3.2. Isolation, culture and inoculation of human umbilical vein endothelial cells
HUVEC were isolated from umbilical cords and validated as >96% pure, as previously described [3], and cultured in Medium 199 (M199, Gibco) with 20% foetal bovine serum (FBS), 100U/ml penicillin, 0.1 mg/ml streptomycin, 1 ng/ml human epidermal growth factor (Sigma), and 1.25 μg/ml Amphotericin B (Invitrogen). HUVEC were cultured to a confluent monolayer prior to hCMV infection/treatment with ganciclovir. Each experiment used a separate donor. EC were inoculated with hCMV at a multiplicity of infection of 5 (viral particles/cell). Inoculated EC were incubated for 90 min at 37 °C before the medium was replaced. Infection was confirmed at 24 h Supernatants/EC were harvested as appropriate.

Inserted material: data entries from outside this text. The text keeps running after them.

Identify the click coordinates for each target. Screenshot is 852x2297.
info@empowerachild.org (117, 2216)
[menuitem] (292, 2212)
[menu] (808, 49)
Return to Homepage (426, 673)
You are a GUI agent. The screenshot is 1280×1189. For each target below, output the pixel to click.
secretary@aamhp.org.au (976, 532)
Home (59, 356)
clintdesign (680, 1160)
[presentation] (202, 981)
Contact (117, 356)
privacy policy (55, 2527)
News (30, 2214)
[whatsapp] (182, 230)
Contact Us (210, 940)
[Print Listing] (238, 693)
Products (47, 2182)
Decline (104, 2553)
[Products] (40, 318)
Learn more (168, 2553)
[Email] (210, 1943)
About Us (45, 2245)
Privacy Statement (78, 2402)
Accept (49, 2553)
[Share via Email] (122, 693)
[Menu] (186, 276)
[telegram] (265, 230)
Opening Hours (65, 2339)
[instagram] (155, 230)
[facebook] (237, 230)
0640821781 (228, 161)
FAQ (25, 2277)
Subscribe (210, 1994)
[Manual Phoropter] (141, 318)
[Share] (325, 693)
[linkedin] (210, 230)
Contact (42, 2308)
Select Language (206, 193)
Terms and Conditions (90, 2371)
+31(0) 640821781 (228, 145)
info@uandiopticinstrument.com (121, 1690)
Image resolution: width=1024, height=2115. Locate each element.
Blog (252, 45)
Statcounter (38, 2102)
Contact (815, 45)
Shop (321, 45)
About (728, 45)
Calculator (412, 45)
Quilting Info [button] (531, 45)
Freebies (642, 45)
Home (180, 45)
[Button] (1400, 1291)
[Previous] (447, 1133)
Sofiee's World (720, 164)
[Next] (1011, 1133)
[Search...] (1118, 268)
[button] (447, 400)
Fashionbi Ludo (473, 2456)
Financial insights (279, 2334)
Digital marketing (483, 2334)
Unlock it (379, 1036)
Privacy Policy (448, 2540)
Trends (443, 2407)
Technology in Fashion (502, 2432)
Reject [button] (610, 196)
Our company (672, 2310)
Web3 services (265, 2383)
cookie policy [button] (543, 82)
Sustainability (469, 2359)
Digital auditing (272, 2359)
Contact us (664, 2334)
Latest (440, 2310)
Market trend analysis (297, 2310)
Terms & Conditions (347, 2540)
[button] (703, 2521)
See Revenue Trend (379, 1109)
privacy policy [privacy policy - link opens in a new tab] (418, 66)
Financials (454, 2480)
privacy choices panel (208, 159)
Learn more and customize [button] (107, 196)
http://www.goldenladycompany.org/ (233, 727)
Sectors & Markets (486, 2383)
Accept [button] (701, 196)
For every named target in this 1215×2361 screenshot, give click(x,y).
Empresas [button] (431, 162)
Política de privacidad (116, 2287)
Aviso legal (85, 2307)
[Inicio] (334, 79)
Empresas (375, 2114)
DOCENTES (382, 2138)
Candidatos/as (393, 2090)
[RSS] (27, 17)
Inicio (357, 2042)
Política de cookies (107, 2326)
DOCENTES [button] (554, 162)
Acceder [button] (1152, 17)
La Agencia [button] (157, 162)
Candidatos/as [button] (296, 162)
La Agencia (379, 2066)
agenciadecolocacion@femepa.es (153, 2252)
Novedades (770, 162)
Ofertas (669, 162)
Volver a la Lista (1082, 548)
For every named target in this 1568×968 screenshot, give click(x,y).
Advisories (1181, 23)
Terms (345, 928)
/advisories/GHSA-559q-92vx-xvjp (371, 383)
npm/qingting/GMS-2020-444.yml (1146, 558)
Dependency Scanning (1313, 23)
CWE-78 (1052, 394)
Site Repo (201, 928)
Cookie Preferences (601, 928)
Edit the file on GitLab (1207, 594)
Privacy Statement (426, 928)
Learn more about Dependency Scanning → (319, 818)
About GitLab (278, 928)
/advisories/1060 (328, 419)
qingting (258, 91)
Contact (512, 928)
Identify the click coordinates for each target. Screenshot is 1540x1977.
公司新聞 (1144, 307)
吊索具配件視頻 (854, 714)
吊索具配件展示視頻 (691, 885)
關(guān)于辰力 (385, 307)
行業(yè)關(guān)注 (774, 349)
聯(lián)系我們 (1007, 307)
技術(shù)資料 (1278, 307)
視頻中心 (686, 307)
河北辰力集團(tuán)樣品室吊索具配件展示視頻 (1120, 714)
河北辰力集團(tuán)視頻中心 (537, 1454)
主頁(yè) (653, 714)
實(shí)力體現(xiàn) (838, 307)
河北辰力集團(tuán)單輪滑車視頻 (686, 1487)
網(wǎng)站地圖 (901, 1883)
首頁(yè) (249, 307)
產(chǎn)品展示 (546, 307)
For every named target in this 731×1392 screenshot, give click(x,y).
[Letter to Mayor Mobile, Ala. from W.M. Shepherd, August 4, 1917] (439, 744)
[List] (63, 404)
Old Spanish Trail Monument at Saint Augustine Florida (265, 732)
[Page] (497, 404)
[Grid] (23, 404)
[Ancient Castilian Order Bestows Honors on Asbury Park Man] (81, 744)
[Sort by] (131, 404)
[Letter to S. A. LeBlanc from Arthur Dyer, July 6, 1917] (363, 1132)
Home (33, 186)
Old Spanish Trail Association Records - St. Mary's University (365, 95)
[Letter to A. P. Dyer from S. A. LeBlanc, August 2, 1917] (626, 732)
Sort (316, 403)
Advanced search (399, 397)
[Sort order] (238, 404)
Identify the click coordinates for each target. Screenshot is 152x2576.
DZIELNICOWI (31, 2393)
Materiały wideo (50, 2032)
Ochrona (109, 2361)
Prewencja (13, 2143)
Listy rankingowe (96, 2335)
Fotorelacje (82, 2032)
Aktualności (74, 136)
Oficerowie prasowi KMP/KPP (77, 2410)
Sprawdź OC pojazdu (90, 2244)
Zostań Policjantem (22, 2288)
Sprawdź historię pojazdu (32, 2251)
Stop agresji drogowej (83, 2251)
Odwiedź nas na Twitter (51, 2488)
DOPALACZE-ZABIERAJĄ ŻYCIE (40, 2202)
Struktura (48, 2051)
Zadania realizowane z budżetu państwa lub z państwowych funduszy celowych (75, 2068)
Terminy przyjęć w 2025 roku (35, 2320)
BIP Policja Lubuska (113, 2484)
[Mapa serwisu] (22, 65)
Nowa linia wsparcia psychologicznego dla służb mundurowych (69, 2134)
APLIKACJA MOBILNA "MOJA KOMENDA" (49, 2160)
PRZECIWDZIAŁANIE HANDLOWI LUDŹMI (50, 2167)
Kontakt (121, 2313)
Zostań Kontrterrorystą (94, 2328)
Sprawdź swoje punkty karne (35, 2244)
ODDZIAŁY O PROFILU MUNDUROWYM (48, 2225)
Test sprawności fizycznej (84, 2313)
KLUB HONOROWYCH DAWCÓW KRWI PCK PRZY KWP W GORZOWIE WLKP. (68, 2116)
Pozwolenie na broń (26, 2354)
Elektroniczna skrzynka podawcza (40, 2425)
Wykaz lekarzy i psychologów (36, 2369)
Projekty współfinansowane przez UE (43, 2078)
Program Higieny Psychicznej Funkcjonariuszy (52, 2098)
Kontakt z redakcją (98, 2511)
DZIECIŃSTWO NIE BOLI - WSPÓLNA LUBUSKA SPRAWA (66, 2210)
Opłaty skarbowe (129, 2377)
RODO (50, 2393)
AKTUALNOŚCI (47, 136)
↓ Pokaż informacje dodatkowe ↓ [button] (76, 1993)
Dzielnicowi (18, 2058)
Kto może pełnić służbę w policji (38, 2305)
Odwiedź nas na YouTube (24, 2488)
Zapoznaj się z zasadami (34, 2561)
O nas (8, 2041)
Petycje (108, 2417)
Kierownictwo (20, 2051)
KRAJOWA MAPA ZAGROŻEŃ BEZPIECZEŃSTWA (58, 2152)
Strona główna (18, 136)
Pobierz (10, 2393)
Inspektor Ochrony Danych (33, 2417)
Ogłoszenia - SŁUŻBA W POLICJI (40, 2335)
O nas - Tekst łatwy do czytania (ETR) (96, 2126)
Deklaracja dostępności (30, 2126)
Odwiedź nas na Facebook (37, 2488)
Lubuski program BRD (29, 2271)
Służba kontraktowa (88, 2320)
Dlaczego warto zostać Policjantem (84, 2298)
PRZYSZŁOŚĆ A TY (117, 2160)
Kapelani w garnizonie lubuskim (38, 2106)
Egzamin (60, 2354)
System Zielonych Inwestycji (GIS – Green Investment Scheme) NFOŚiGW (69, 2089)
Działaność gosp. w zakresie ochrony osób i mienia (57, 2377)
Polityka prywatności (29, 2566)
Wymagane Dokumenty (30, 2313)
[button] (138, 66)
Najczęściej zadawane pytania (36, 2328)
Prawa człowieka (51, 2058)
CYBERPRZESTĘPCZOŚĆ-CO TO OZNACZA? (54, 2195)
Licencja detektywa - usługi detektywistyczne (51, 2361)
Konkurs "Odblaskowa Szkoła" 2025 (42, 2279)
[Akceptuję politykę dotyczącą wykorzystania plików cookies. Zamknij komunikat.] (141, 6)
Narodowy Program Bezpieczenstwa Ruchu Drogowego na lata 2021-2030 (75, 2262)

3.3. Evaluation of IL-11 and IL-6 secreted protein
IL-11 or IL-6 protein was measured in EC supernatants using commercial ELISA kits (Human IL-11 or IL-6 DuoSet ELISA, R&D Systems).
3.4. Evaluation of human IL11 and IL6 and hCMV pp65 and glycoprotein B mRNA
Total RNA was isolated using the RNeasy Mini kit with QIAshredder (Qiagen). RNA was converted to cDNA using the SuperScript III First-Strand Synthesis System with Oligo(dT) 20 or random hexamers (Invitrogen, Life Technologies) according to the manufacturer's instructions. Human IL11 or IL6 and hCMV pp65 and glycoprotein B mRNA was measured using the TaqMan Fast Universal PCR Master Mix with the relevant Applied Biosystems TaqMan MGB primers/probe mix. 18S was used as an endogenous control (Applied Biosystems, Life Technologies). A 7900HT Fast Real-Time PCR system (Applied Biosystems) was used and data were analysed using SDS 2.4 software. Relative expression was calculated by the comparative CT method.
3.5. Statistics
Data was analysed using paired or unpaired t-test, as appropriate, or ANOVA (Prism).
Funding
This work was supported by The Swedish Research Council (Vetenskapsrådet) [2013–42608–102305–28] awarded to LB. TR acknowledges support from the German Research Society (SFB877, TP A11 and SFB841, TP B8), and a European Research Council grant (ERC-StG-2012-311575_F-12).
Competing interests
The authors have no competing interests to declare.